Oliveira, Daniela Cicarelli and Deborah Secco are the faces of the Brazilian footwear brand Via Marte for the Spring/Summer collection 2008/2009 and Oliveira is also the spokesmodel for Lez a Lez, Banco de Areia and Pain de Sucre (France) for spring/summer 2009.

The fashion week in São Paulo (SPFW) for the summer season 2010 featured Oliveira walking on the fashion shows of Agua de Coco. O Estilo and Cia Maritima which are two of Brazilian best known fashion brands.

Oliveira is modeling lingerie for Victoria's Secret. She is featured in the brands new campaign in 2009. This is the second time Oliveira is advertising Victoria's Secret since 2005 when she appeared in their swimwear catalogue.

Oliveira is the first Brazilian model ever to appear in a Swarovski campaign. She is the face of the Ginga Collection which hits the stores in April 2010.

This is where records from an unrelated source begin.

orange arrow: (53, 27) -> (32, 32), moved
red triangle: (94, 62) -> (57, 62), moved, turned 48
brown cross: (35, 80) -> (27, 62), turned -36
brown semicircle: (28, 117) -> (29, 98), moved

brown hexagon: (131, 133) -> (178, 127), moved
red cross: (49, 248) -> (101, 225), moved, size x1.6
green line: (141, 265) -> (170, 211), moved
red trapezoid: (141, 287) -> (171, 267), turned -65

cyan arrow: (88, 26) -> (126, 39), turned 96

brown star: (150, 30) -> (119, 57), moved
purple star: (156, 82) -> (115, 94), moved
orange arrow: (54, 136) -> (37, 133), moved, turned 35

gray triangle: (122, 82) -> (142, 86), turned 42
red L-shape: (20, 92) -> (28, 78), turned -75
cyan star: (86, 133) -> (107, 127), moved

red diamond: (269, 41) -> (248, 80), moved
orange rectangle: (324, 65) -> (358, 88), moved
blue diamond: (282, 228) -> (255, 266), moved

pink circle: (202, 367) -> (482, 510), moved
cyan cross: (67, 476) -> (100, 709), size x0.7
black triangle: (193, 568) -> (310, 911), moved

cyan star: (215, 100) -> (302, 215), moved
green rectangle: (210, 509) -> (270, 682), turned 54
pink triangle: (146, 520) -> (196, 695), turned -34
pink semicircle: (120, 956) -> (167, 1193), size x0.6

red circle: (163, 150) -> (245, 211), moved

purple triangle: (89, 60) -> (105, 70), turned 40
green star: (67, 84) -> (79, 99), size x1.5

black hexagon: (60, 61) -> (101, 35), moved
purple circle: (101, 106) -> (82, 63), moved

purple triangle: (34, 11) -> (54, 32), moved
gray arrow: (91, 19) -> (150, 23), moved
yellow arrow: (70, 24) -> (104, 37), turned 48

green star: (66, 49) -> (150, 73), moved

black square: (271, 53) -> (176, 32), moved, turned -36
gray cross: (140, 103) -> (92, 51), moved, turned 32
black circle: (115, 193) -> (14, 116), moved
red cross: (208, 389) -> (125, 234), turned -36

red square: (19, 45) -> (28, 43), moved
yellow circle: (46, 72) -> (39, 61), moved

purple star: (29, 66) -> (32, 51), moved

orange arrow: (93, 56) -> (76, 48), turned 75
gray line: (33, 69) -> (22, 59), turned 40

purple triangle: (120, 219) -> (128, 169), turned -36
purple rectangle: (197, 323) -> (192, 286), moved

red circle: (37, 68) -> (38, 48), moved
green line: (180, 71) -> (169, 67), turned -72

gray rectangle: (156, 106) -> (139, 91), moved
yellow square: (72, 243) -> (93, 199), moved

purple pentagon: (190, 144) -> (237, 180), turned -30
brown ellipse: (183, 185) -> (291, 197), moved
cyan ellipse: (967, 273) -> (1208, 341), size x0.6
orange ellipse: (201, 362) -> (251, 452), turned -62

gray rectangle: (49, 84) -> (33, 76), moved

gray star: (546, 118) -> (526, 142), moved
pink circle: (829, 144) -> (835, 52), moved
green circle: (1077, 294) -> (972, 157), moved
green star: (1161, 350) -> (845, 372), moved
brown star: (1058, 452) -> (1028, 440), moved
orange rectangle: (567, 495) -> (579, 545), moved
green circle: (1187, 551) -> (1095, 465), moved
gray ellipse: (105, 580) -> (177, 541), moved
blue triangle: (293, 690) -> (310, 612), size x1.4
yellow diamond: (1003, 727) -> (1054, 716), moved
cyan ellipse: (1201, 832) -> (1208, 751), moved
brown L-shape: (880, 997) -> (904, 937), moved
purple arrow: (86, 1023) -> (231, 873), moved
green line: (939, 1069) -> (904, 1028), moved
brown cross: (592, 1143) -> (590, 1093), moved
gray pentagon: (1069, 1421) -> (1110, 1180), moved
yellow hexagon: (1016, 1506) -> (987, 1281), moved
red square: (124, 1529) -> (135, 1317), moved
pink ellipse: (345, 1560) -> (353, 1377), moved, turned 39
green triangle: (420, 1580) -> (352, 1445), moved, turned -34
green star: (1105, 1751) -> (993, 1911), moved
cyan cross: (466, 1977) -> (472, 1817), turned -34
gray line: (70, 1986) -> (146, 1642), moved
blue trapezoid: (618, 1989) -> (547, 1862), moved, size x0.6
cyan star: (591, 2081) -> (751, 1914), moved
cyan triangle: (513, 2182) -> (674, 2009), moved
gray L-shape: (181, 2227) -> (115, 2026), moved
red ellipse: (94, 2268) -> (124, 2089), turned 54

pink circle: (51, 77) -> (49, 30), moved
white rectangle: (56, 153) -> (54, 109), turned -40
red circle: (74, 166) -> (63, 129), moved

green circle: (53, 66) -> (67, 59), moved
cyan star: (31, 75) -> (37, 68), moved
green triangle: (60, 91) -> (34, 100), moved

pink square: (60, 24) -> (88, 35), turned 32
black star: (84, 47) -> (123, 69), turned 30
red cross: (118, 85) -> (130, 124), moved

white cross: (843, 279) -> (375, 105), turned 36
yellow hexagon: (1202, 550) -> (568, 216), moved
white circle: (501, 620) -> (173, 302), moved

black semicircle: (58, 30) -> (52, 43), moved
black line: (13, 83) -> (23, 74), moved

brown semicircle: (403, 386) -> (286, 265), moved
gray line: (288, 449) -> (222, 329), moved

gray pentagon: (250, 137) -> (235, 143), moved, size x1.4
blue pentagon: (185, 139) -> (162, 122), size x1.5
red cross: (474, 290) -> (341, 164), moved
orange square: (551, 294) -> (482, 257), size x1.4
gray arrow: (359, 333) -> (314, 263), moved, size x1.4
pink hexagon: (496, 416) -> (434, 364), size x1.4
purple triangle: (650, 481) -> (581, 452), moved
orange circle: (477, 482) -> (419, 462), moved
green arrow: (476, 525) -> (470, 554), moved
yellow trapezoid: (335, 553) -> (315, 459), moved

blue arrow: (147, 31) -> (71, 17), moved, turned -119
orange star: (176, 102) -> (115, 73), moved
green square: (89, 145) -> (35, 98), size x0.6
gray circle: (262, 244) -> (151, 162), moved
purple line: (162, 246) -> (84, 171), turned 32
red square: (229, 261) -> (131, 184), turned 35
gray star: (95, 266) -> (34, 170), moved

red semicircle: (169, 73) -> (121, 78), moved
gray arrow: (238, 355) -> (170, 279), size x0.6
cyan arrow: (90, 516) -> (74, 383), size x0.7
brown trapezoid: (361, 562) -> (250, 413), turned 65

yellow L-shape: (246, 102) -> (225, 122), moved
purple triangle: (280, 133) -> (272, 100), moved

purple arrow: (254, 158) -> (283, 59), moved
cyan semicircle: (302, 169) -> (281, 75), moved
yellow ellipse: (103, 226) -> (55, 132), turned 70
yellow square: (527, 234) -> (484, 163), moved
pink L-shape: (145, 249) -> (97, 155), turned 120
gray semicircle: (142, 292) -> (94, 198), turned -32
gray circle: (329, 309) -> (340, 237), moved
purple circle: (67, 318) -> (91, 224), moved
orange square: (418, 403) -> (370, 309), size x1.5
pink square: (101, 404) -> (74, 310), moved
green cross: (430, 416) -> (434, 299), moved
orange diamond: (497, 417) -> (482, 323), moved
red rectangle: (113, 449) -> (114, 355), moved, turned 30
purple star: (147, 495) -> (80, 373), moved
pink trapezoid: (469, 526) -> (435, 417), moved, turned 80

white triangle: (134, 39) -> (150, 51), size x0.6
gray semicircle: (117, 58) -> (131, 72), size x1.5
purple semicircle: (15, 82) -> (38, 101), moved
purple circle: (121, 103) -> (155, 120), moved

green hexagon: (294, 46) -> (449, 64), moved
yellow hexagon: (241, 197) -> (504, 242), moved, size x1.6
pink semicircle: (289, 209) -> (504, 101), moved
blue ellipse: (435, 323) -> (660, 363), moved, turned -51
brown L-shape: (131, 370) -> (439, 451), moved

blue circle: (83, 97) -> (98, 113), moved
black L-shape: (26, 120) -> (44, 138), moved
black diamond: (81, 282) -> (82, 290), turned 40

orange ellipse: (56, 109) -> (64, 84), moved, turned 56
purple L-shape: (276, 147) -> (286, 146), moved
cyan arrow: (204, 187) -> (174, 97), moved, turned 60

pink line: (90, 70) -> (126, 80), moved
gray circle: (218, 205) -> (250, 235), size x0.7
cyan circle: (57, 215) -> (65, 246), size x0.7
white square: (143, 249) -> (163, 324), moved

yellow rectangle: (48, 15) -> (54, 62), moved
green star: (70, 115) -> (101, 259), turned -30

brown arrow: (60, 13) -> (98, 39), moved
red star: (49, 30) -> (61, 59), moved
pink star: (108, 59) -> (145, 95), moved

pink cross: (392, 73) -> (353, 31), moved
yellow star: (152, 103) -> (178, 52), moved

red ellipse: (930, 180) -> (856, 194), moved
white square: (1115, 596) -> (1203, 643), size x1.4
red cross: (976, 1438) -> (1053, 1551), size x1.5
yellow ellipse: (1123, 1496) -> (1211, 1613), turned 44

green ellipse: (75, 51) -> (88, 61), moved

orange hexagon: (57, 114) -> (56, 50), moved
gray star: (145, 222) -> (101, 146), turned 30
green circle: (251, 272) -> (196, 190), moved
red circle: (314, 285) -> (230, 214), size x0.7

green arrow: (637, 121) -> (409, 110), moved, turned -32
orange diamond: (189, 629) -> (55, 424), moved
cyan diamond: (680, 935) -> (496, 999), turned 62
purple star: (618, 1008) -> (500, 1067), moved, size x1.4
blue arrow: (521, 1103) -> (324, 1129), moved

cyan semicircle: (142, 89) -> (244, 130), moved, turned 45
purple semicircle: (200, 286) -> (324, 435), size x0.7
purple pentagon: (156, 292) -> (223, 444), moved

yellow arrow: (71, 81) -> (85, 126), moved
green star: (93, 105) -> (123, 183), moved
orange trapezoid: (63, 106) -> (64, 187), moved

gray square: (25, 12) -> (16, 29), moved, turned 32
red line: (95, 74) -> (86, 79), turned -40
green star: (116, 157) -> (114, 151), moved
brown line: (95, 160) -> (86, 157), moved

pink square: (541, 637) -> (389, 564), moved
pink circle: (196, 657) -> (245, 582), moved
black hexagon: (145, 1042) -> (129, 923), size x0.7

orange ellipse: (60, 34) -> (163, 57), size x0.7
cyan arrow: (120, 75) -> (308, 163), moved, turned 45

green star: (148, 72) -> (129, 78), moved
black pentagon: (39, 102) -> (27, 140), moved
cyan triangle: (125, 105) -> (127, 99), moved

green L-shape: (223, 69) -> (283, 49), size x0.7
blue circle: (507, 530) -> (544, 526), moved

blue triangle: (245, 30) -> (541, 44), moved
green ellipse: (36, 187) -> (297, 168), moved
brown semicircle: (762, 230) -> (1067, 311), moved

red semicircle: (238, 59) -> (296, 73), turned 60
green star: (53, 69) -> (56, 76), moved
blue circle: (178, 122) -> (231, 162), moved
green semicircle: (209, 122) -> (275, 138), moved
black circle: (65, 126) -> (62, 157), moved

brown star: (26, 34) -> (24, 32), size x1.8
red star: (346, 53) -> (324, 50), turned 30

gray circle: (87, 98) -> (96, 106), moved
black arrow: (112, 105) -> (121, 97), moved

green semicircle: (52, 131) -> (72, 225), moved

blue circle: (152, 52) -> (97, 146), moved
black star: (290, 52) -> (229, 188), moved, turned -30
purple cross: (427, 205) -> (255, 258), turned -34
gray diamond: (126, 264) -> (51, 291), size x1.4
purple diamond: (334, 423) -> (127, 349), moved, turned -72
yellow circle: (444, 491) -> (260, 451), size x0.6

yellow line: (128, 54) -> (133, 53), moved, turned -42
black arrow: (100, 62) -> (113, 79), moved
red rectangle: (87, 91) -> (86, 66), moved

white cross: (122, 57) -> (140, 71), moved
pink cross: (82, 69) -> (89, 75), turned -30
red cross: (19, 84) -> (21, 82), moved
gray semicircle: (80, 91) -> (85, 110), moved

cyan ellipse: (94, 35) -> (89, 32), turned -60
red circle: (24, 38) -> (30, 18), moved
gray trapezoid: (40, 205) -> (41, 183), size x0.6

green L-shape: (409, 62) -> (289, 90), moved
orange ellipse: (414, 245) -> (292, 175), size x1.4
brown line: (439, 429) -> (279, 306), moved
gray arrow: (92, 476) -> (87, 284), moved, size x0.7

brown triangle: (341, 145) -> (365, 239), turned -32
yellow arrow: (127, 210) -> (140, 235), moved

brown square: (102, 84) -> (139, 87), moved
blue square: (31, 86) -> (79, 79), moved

Since the year 2000 Oliveira has appeared in more than 6 Vogue editions such as Vogue USA, Vogue Australia, Vogue Spain, Vogue Italy, Vogue Brazil, Vogue Paris.

In November 2010 Oliveira became the new face of lingerie brand Ultimo replacing Kelly Brook. However, while Oliveira is happy to pose in her underwear for the new campaign, she has drawn the line at ever posing nude.

==Reporter for Jornal Record==
Since 2008, Oliveira has been working as a reporter in Paris and New York for the Portuguese Jornal Record. Oliveira will be reporting on fashion occasions occurring in Paris and New York for the program Hoje em Dia which is hosted by fellow model Ana Hickmann.

She was going to be the presenter of Fórum Desenvolvimento Sustentável 2008 but was unable to do so because of her modeling work.

==Personal life==
Oliveira is a vegetarian and she has stated she has been one her whole life and does not feel the urge to eat animal meat.

==Charity work==
Oliveira is a part of the Arte Solidaria foundation. Oliveira is pledged in beneficent causes. Her photograph is in a book in calendar format that the Hope House has launched in 2008. Her income from this is slated for an institution that helps children with cancer.